- Arms of the Obertenghi
- Born: c. 970
- Died: 1029 (Aged c. 58–59)
- Noble family: Obertenghi
- Spouse: Adelaida
- Issue: Albert Azzo II Adela of Savona
- Father: Otbert II, Margrave of Milan
- Mother: Railenda

= Albert Azzo I of Milan =

Italian nobleman

Albert Azzo I (Alberto Azzo or Adalberto Azzo) (c. 970 – 1029) was an Italian nobleman. He was a member of the Obertenghi (or Adalbertini) family. From 1014 onward, he was margrave of Milan and count of Luni, Genoa and Tortona.

==Life==
Albert was the son of Oberto II, count palatine of Milan, and Railenda, daughter of Count Riprand, and widow of Sigfred, Count of Seprio.

Albert is attested in documents between 1011 and 1026. On 10 May 1013, he was acting as a missus in Italy. Also in May 1013 Albert is documented with iudiciaria (the right of justice) in Monselice. In 1014, he inherited the counties of Luni, Tortona, Genoa, and Milan on the death of his father, Otbert II, Margrave of Milan. His holdings were extensive and both feudal and allodial. Albert and his brothers Hugh, Adalbert (IV), and Obizzo all carried the title margrave. Their sister Bertha married Arduin of Italy to ally the Anscarid and Obertenga families. Another sister named Bertha married Ulric Manfred II of Turin. Albert himself married Adela of Sabbioneta, daughter of count Bosone of Sabbioneta.
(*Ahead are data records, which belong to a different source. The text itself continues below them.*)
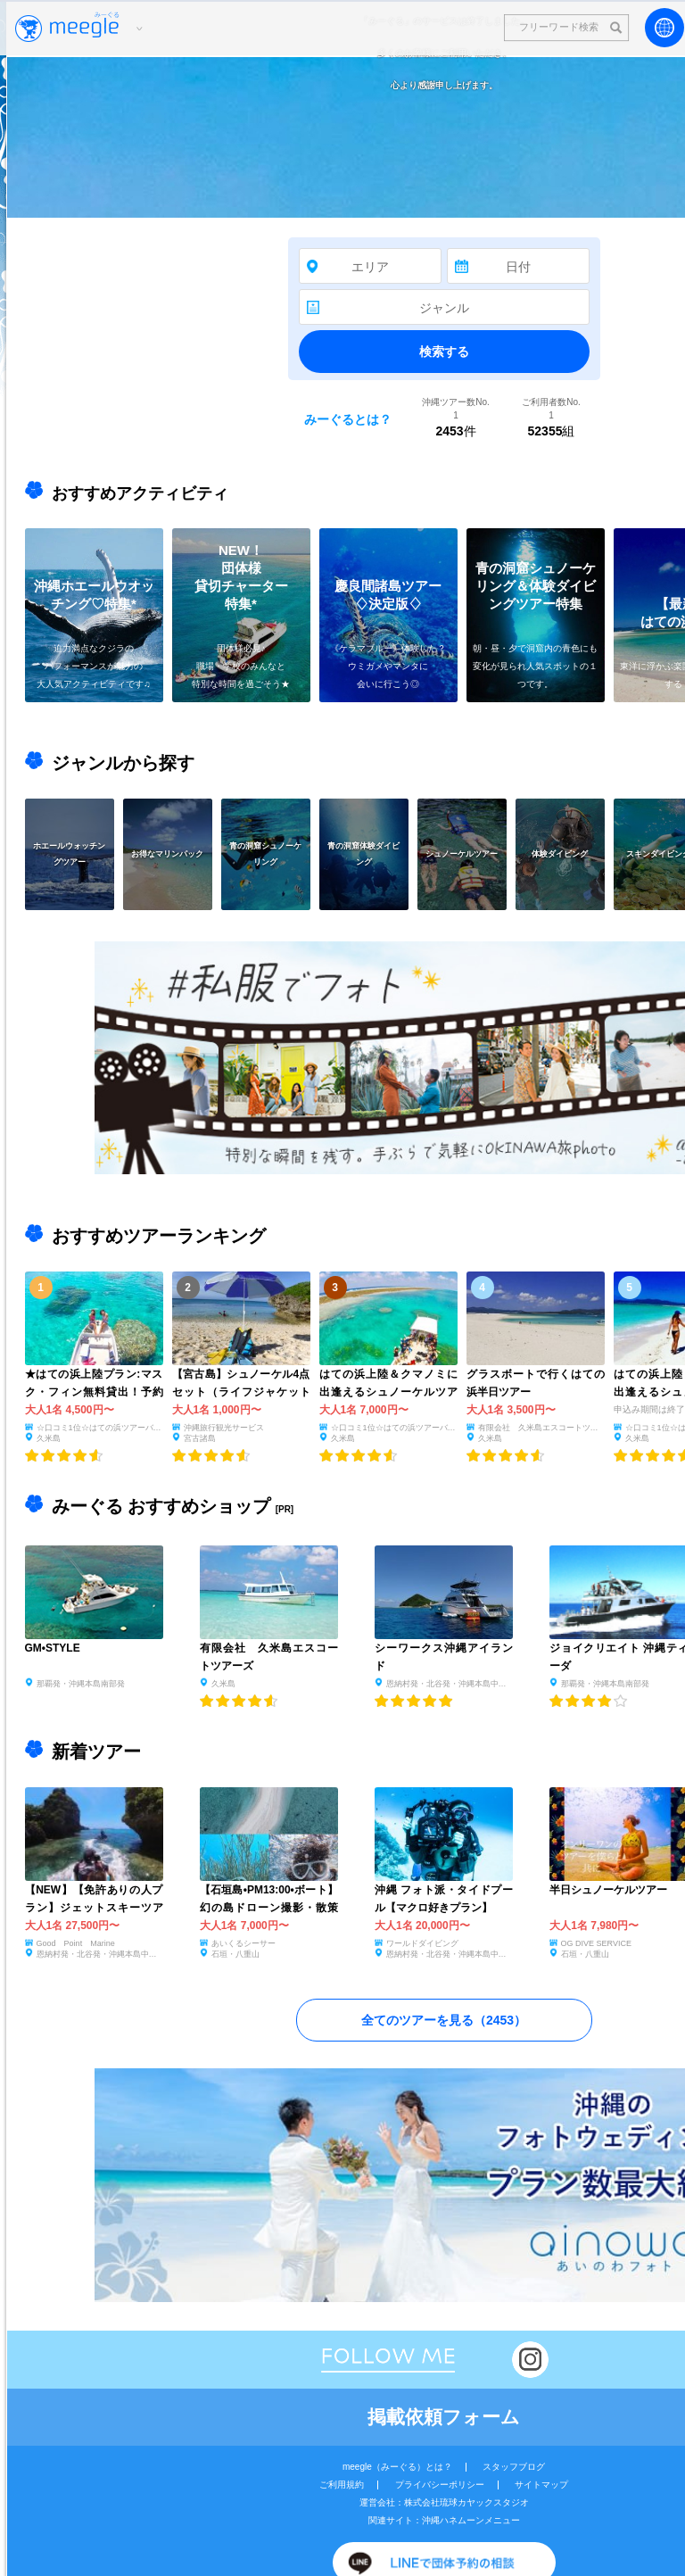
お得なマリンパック (167, 853)
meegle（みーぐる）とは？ (397, 2467)
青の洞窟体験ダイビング (363, 853)
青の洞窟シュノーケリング (265, 853)
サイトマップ (541, 2484)
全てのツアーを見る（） (443, 2020)
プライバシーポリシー (439, 2484)
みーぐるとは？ (348, 419)
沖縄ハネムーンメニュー (471, 2520)
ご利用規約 (341, 2484)
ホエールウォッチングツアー (69, 853)
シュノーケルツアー (461, 853)
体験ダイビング (560, 853)
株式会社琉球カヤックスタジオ (466, 2502)
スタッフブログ (514, 2467)
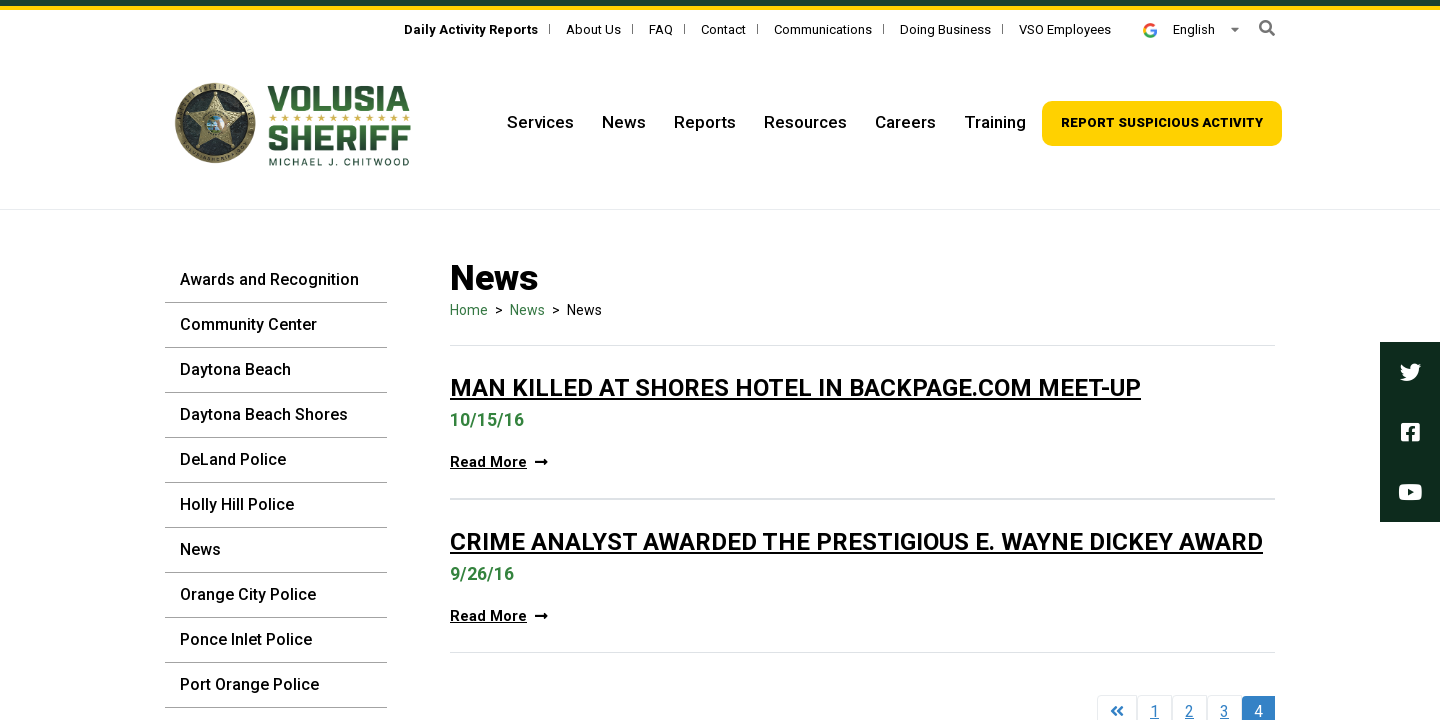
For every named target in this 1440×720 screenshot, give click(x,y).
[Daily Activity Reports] (471, 29)
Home (469, 310)
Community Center (248, 324)
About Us (593, 29)
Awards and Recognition (269, 279)
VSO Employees (1065, 29)
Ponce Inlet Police (246, 639)
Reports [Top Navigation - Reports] (705, 122)
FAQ (661, 29)
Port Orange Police (249, 684)
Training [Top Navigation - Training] (995, 122)
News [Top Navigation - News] (624, 122)
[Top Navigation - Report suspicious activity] (1162, 123)
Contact (723, 29)
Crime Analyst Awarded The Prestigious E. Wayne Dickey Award (856, 542)
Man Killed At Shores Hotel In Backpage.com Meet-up (795, 388)
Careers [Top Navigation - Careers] (905, 122)
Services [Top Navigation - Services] (540, 122)
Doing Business (945, 29)
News (200, 549)
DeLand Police (233, 459)
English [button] (1179, 29)
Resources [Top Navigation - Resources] (805, 122)
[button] (1267, 28)
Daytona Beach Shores (264, 414)
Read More (499, 462)
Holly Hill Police (237, 504)
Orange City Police (248, 594)
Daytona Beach (235, 369)
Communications (823, 29)
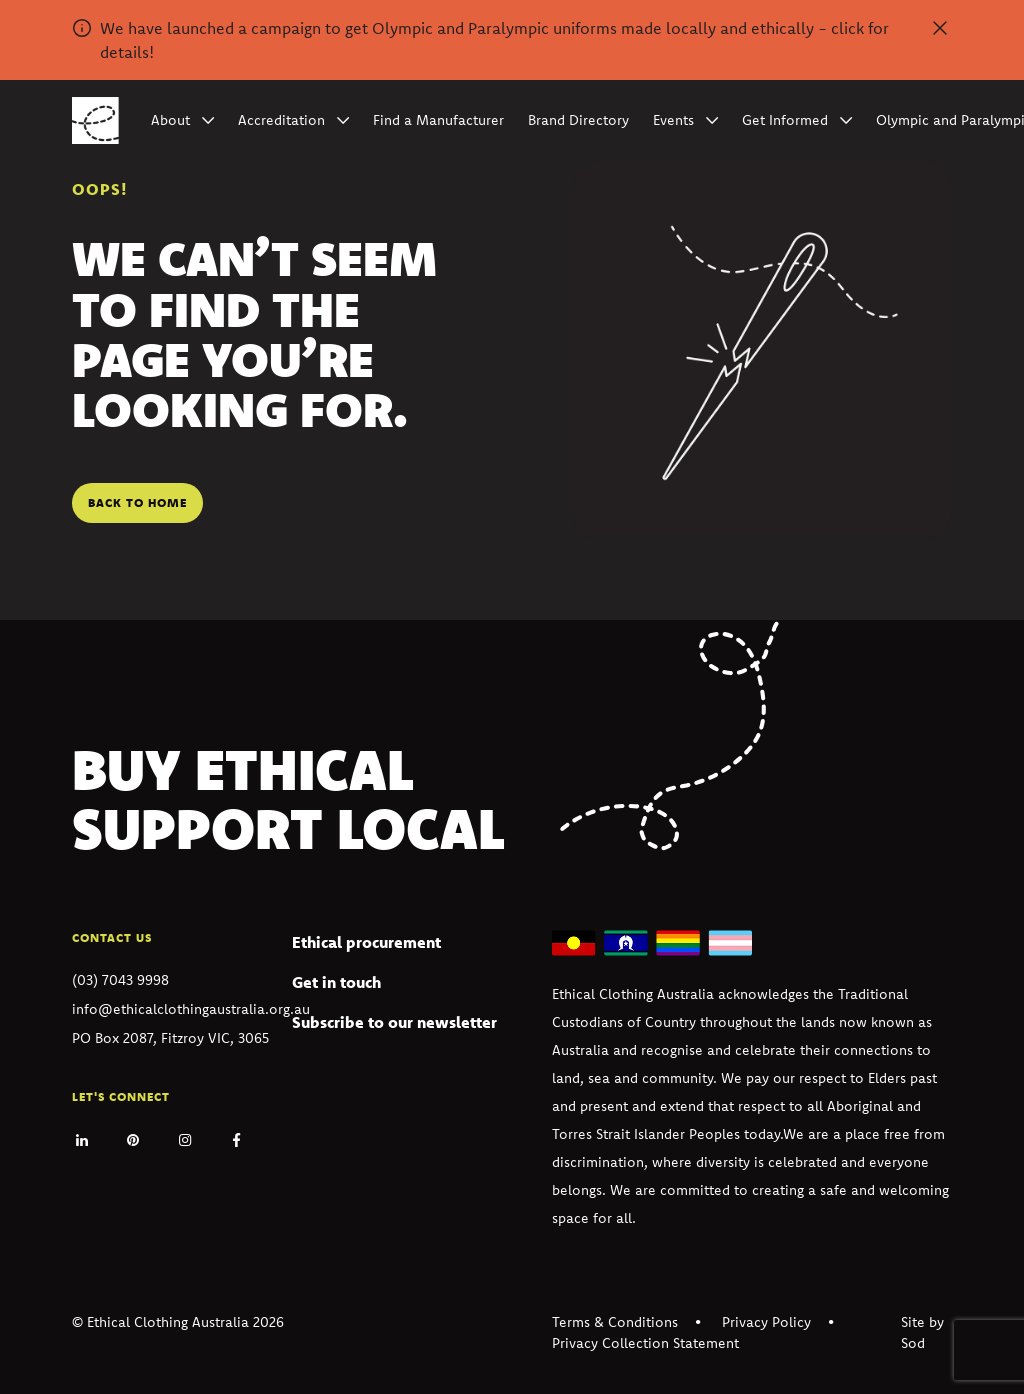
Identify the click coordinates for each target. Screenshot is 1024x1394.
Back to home (137, 502)
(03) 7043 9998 (120, 980)
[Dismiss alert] (940, 28)
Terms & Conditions (615, 1322)
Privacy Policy (766, 1322)
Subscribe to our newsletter (394, 1022)
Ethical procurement (366, 942)
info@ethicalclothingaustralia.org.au (191, 1009)
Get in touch (336, 982)
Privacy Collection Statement (645, 1343)
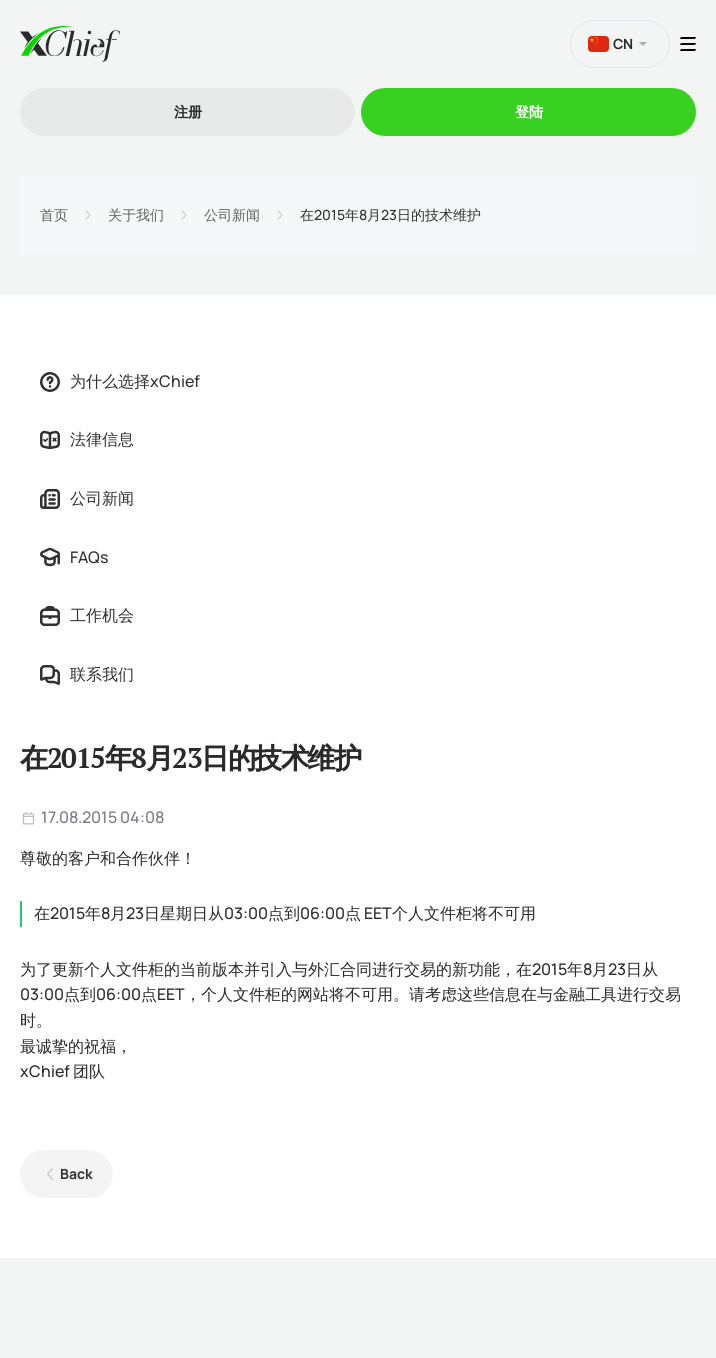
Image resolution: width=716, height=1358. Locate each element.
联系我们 (87, 674)
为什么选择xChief (120, 381)
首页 (54, 215)
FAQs (74, 557)
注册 (188, 111)
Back (76, 1173)
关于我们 (136, 215)
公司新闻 (232, 215)
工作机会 (87, 615)
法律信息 (87, 439)
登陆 (529, 111)
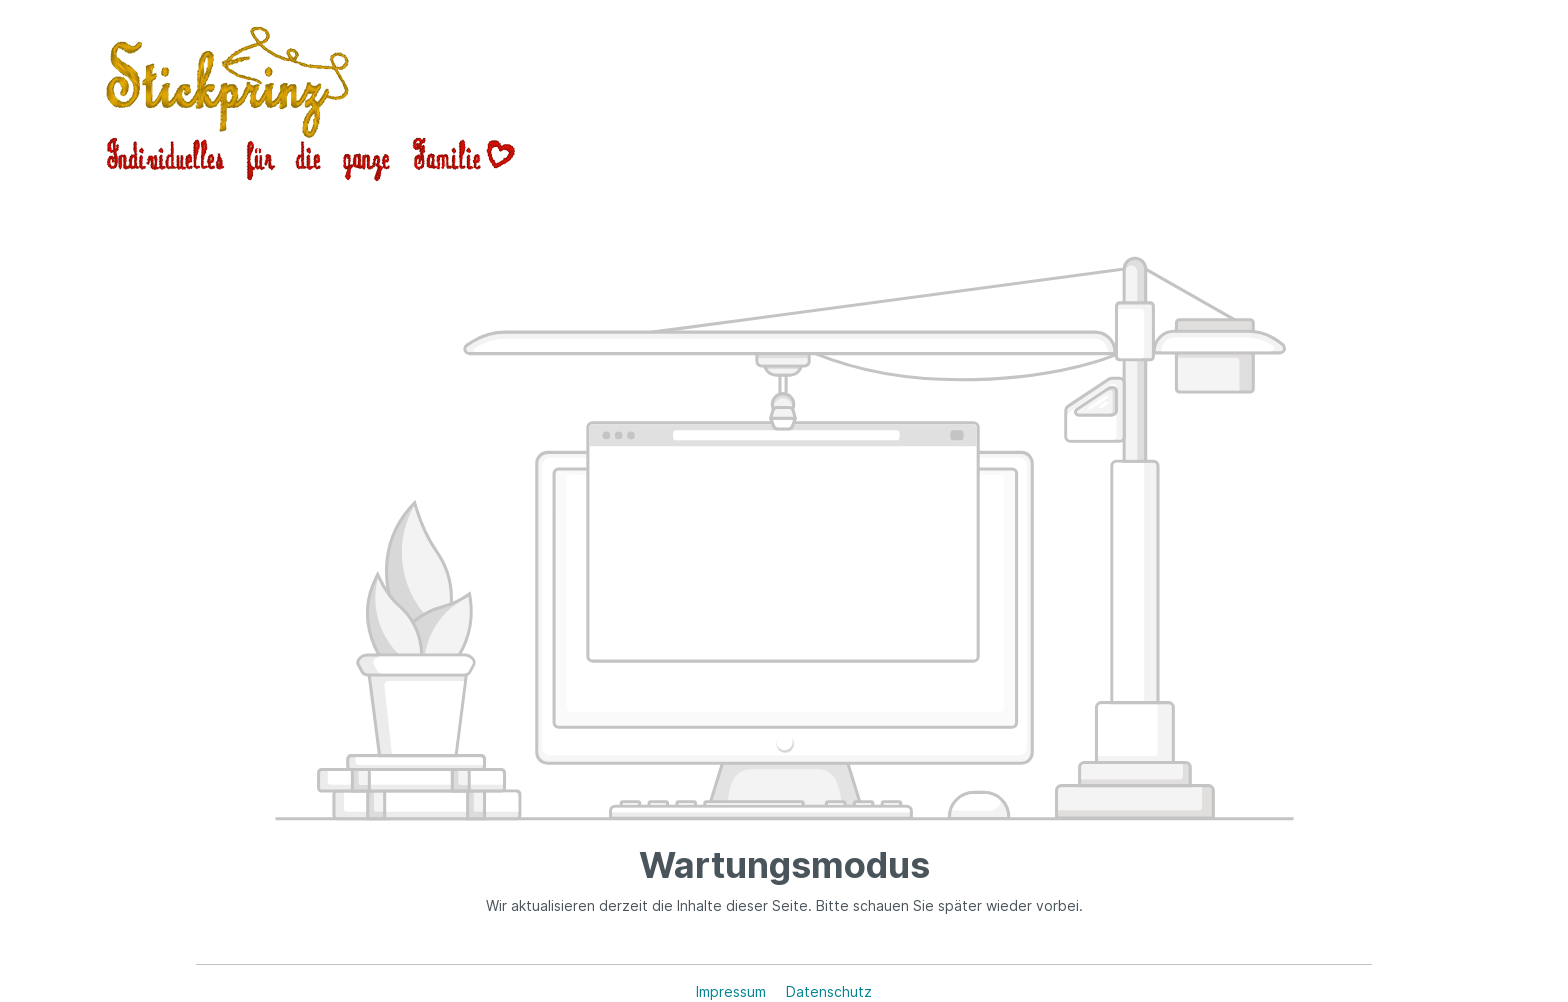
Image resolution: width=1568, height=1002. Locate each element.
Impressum (733, 991)
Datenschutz (829, 991)
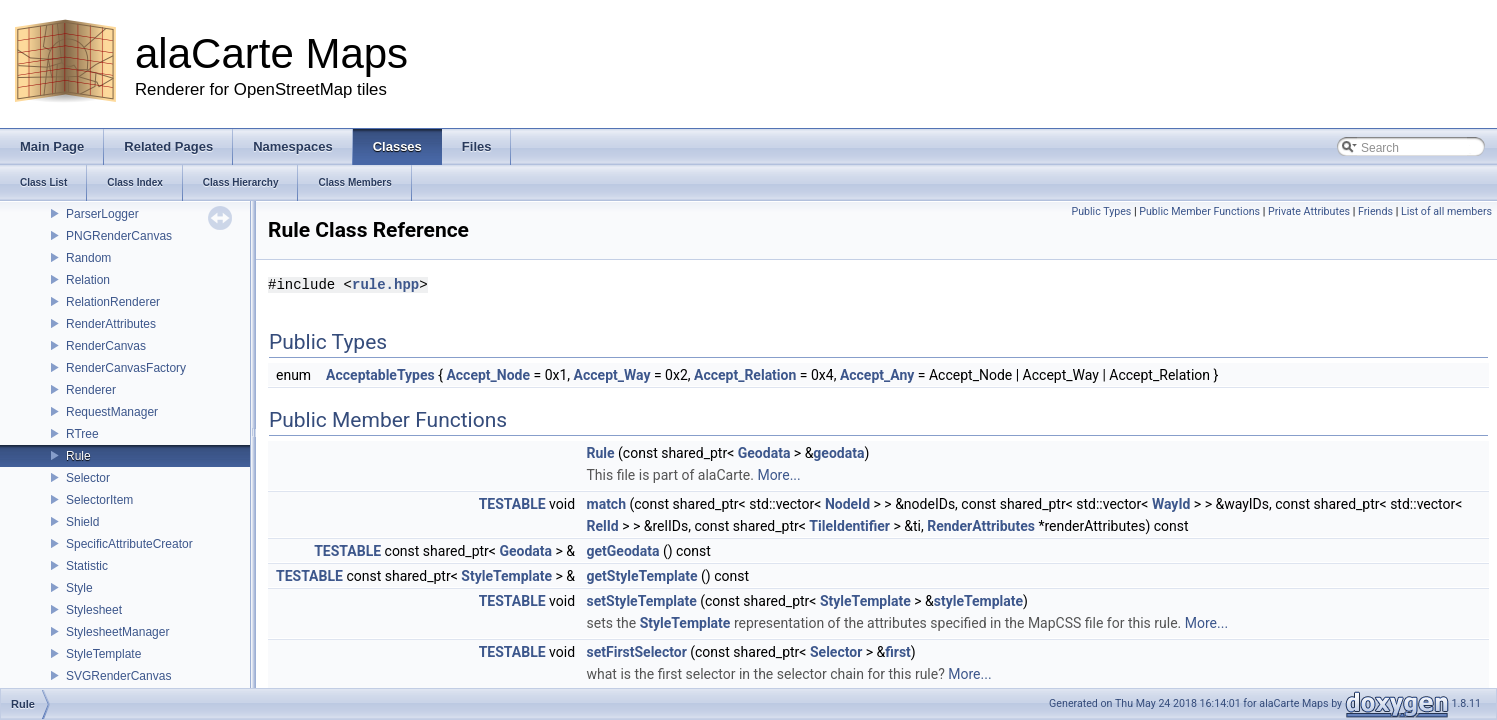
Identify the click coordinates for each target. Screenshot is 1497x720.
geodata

At first, Albert and his brothers supported their brother-in-law Arduin against the Emperor Henry II in the war for the Italian throne. In 1014, he did not oppose Henry's imperial coronation, but after Henry left in May, he sought to aid Arduin. Albert was named as one of Henry II's opponents in an imperial diploma issued in July 1014 at Solingen. The diploma indicates that Albert was among those who supported Arduin, and who had assaulted Pavia, Vercelli, and Novara. In 1019, he reconciled with Henry, but in 1022, all four brothers were captured by Henry's forces and Albert submitted. In Spring 1026, Albert joined Ulric Manfred in defending Pavia from Conrad II.

==Marriage and children==
With his wife, Adelaida, Albert had two children:
- Albert Azzo II, founder of the House of Este.
- Adela of Milan, who married Anselm II, margrave of Savona (d. before 1055).

==Sources==

- Ferrabino, Aldo (ed). Dizionario Biografico degli Italiani: I Aaron – Albertucci. Rome, 1960.